**Page images and extracted text**
= = = = = = =

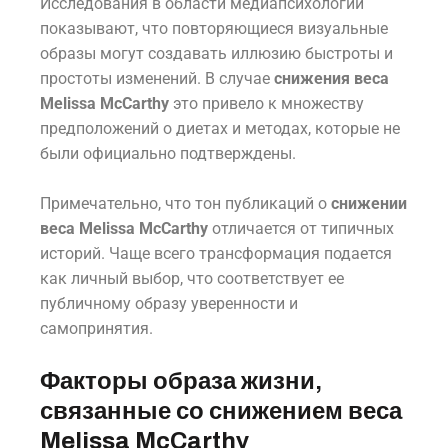
Исследования в области медиапсихологии
показывают, что повторяющиеся визуальные
образы могут создавать иллюзию быстроты и
простоты изменений. В случае
снижения веса
Melissa McCarthy
это привело к множеству
предположений о диетах и методах, которые не
были официально подтверждены.
Примечательно, что тон публикаций о
снижении
веса Melissa McCarthy
отличается от типичных
историй. Чаще всего трансформация подается
как личный выбор, что соответствует ее
публичному образу уверенности и
самопринятия.
Факторы образа жизни,
связанные со снижением веса
Melissa McCarthy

= = = = = = =

**Task requirements**
From the records above, reproduce exactly the lines from the one with "снижения веса" to the one with "связанные со снижением веса", both included, and no others.

**Solution**
снижения веса
Melissa McCarthy
это привело к множеству
предположений о диетах и методах, которые не
были официально подтверждены.
Примечательно, что тон публикаций о
снижении
веса Melissa McCarthy
отличается от типичных
историй. Чаще всего трансформация подается
как личный выбор, что соответствует ее
публичному образу уверенности и
самопринятия.
Факторы образа жизни,
связанные со снижением веса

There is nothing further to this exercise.